A surprisingly strong new single, “Take Me to the Girl,” emerged later in the year, and — shortly after it flopped — was re-released on a five-track 10-inch, combined with a remix of “Perhaps” and three live cuts recorded in London that find Mackenzie crooning heartfelt if histrionic versions of songs like “God Bless the Child” and (ulp) “The Little Boy That Santa Claus Forgot.”

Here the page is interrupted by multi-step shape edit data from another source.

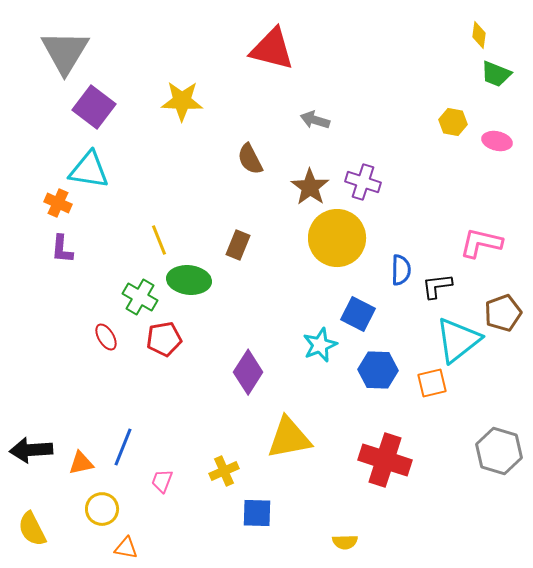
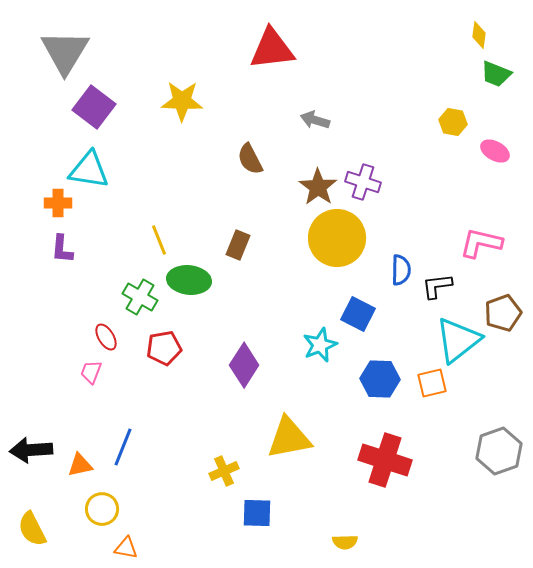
red triangle at (272, 49): rotated 21 degrees counterclockwise
pink ellipse at (497, 141): moved 2 px left, 10 px down; rotated 16 degrees clockwise
brown star at (310, 187): moved 8 px right
orange cross at (58, 203): rotated 24 degrees counterclockwise
red pentagon at (164, 339): moved 9 px down
blue hexagon at (378, 370): moved 2 px right, 9 px down
purple diamond at (248, 372): moved 4 px left, 7 px up
gray hexagon at (499, 451): rotated 24 degrees clockwise
orange triangle at (81, 463): moved 1 px left, 2 px down
pink trapezoid at (162, 481): moved 71 px left, 109 px up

Four years and another rejected LP (The Glamour Chase) later, Mackenzie re-emerged with a non-LP EP and, the following year, a garish Eurodisco album, Wild and Lonely. While the songs reprise the moods and melodies (not to mention the keyboardist) of Perhaps, producer Julian Mendelsohn straps on a similarly dated saccharine straitjacket. (Have these guys been living on Mars?) Still, Mackenzie’s voice occasionally shines through the marzipan, particularly on the atmospheric title cut.

The five-track Peel Sessions EP (from April ’81) contains rougher, rock-oriented versions of ’81-’82 material and would be highly recommended if it actually included “Me, Myself and the Tragic Story” (which is listed) instead of the far inferior “Arrogance Gave Him Up” (which isn’t).

Popera compiles nearly all of the essential material (including a track from The Glamour Chase and a song recorded with Yello) from the Associates’ seemingly deliberate anti-career, resulting in the group’s most satisfying and wildly schizoid release ever. (That nothing from Wild and Lonely appears is no loss.)

Since leaving the band in 1982, Alan Rankine has been living in Brussels, working extensively with Paul Haig and releasing solo albums. She Loves Me Not, the only one of his efforts to be issued outside of Belgium, offers clever dance-pop and impressively sung balladry, a smooth and appealing concoction akin to mid-period Thompson Twins but dolled up with a bit of continental suaveness.